You forgot the "exp" part there... See my earlier -nlcom- call:
*************
(exp([lns1_1_1]_b[_cons]))^2
*************
" The [lns1_1_1]_b[_cons] refers to the standard deviation of the random
coefficient 'urban'"
Crucially, it is the _logarithmic_ standard deviation of the beast you
described, so you need to undo this via -exp()-...
" How does 1_1_1 refer to the particular number that I want to retrieve?"

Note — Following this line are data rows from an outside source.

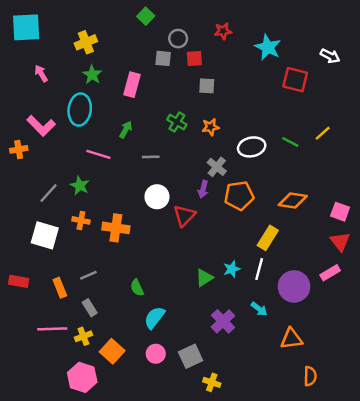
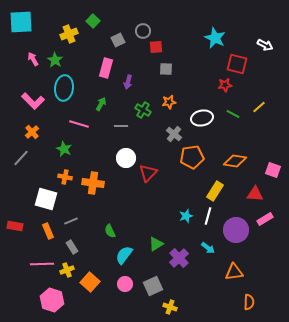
green square: (146, 16) -> (93, 21), moved
red star: (223, 31) -> (225, 85), moved
gray square: (163, 58) -> (118, 40), moved, turned -32
green star: (92, 75) -> (55, 60), moved
green cross: (177, 122) -> (143, 110), moved
orange cross: (19, 149) -> (32, 132), moved, turned -32
purple arrow: (203, 189) -> (128, 82), moved
gray line: (49, 193) -> (21, 158), moved
white square: (45, 235) -> (46, 199), moved
red triangle: (340, 242) -> (255, 194), moved, turned -48
green triangle: (204, 278) -> (156, 244), moved
pink hexagon: (82, 377) -> (52, 300), moved

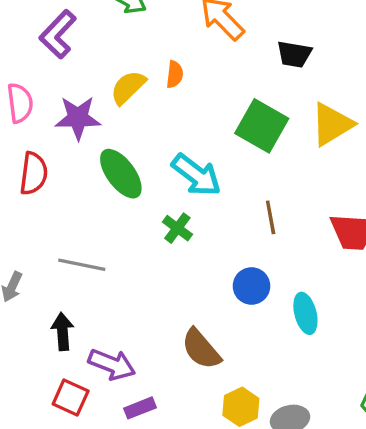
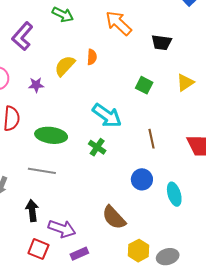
purple star: (78, 118) -> (36, 85), size x0.6
yellow triangle: (332, 124) -> (185, 83), size x0.7
green square: (262, 126) -> (144, 85), size x0.6
green ellipse: (121, 174) -> (51, 135), moved, turned -44

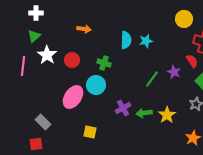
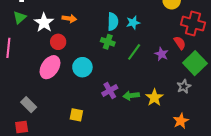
orange arrow: (84, 29) -> (69, 19), moved
white star: (47, 55) -> (44, 23), moved
green cross: (104, 63) -> (108, 42), moved
green line: (152, 79) -> (134, 52), moved
pink ellipse: (73, 97) -> (50, 67), moved

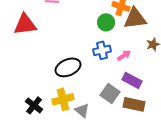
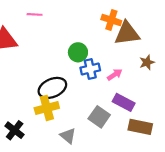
green circle: (106, 22) -> (78, 52), moved
yellow cross: (63, 99) -> (47, 108), moved
brown rectangle: (134, 104) -> (140, 127), moved

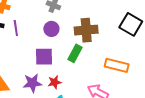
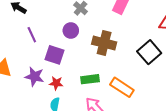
purple line: (16, 28) -> (32, 35), moved, turned -35
green rectangle: (75, 53) -> (90, 79), moved, turned 36

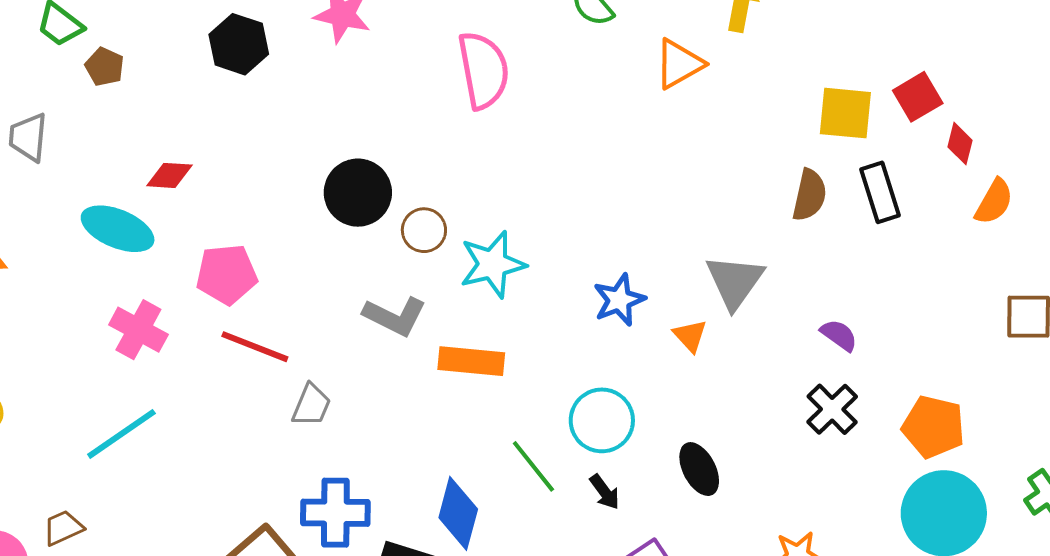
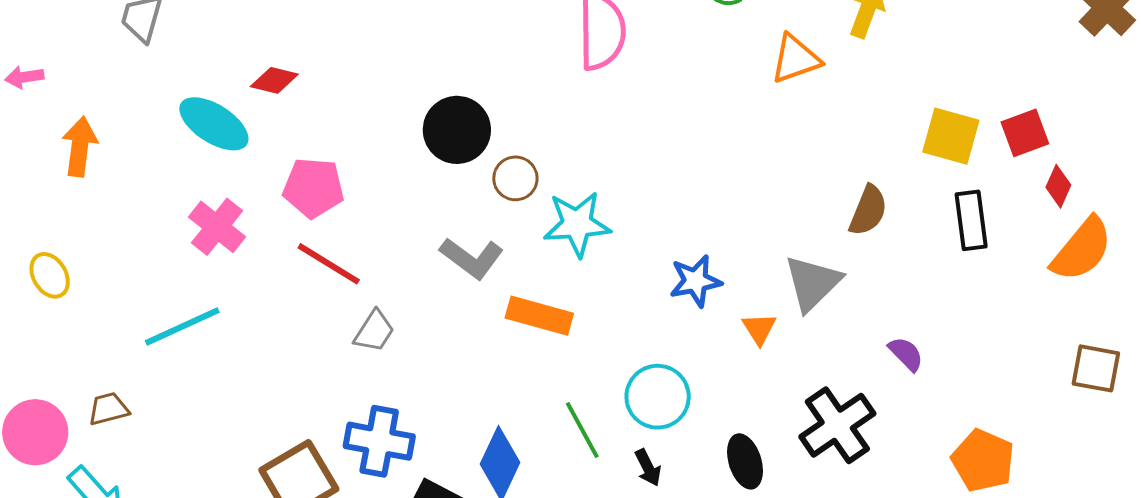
brown semicircle: (809, 195) -> (868, 210), moved
orange semicircle: (994, 202) -> (1082, 249), size x1.5
black cross: (832, 409) -> (837, 425), moved, size x1.4

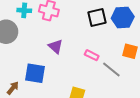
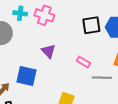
gray line: (111, 70) -> (102, 78), turned -42

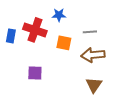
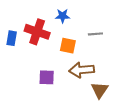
brown arrow: (93, 55) -> (82, 70), moved
purple square: (35, 73) -> (47, 77), moved

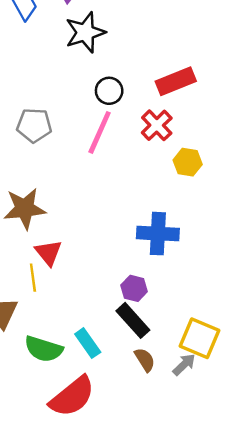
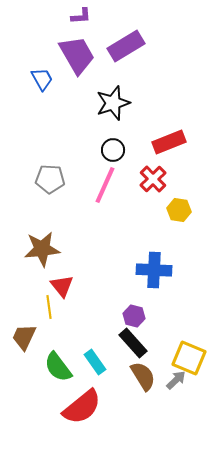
black star: (85, 32) -> (113, 103), moved
green semicircle: (44, 349) -> (58, 367), turned 36
brown semicircle: (145, 360) -> (143, 376), size x1.4

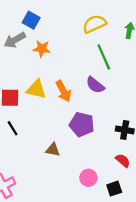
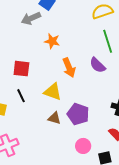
orange star: (42, 49) -> (52, 41), moved
yellow triangle: (36, 89) -> (53, 92), moved
purple pentagon: (82, 124) -> (78, 114), moved

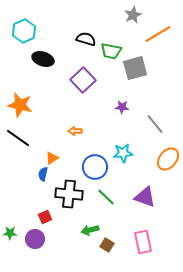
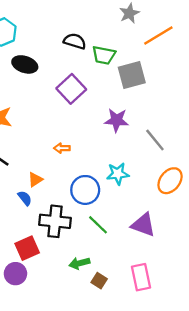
purple star: (122, 107) -> (117, 120), size x1.5
blue semicircle: (43, 174) -> (25, 198), turned 128
red square: (45, 217) -> (27, 248), size x1.5

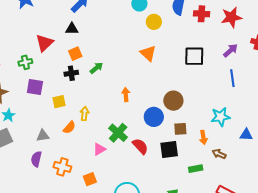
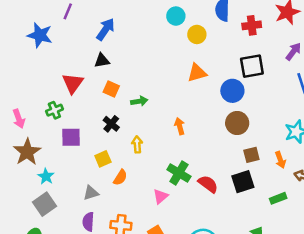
red cross: (202, 14) -> (252, 25), moved
orange triangle: (148, 53) -> (197, 73), turned -48
orange square: (75, 54) -> (111, 89), turned -32
green arrow: (96, 68) -> (139, 101), turned 40
black cross: (71, 73) -> (111, 124), moved, turned -32
yellow square: (59, 102) -> (103, 159), moved
yellow arrow: (85, 114) -> (137, 144), moved
blue circle: (154, 117) -> (232, 91), moved

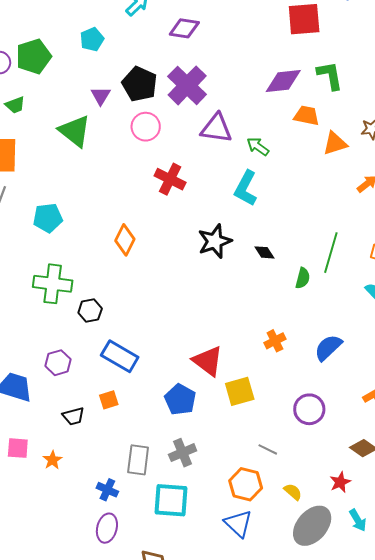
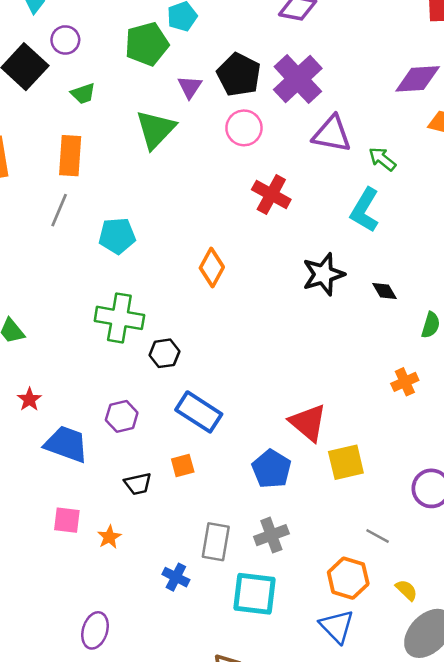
green pentagon: (34, 56) -> (147, 44), moved
green triangle: (75, 131) -> (156, 129), turned 33
orange cross: (275, 341) -> (405, 382), moved
purple ellipse: (107, 528) -> (95, 630), moved

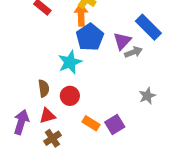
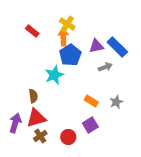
purple triangle: (122, 41) -> (96, 46), moved, turned 35
red circle: (70, 96) -> (68, 137), moved
red triangle: (47, 116) -> (36, 118), size x1.5
orange rectangle: (91, 123) -> (91, 101), moved

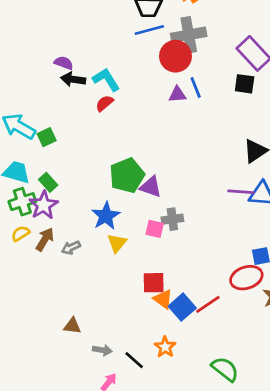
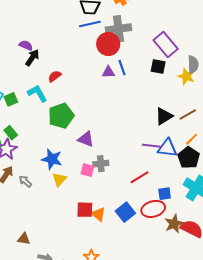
black arrow: (73, 79) -> (32, 58), turned 114
cyan L-shape: (106, 80) -> (37, 93), moved
green pentagon: (127, 175) -> (61, 116), moved
blue star: (106, 216) -> (52, 159), turned -30
gray arrow: (71, 248) -> (25, 181), turned 64
orange triangle: (163, 299) -> (98, 214), moved
red line: (208, 304) -> (140, 177), moved
blue square: (182, 307) -> (125, 212), moved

You can -mat l e(b)- to see the matrix containing the point estimators. In
11, you have the -coeflegend- option to guide you along, in 10.1 you follow
the order in the "Random-effects Parameters" section of the -xtmelogit-
output, I would say.
HTH
Martin
-----Ursprüngliche Nachricht-----
Von: [email protected]
[mailto:[email protected]] Im Auftrag von Jamie Fagg
Gesendet: Freitag, 14. Mai 2010 17:08
An: [email protected]
Betreff: Re: st: AW: xtmelogit variance estimates, conversion to MOR,
inserting MORs into xtmelogit estimates, and then replacing them: a tale of
two questions
Dear Martin,
Thanks for the reply - this is going to get me there I'm sure. I ran
your code, and broke it down as far as I could to check that I
understood the above.
In your example:
The [lns1_1_1]_b[_cons] refers to the standard deviation of the random
coefficient 'urban', while [lns1_1_2]_b[_cons] refers to the standard
deviation of the random intercept.
However, I think I may need it breaking it down a bit as I'm not sure
how to translate your example to my situation. I restored my estimates
and ran the following thinking that "disp [lns1_1_1]_b[_cons] ^2"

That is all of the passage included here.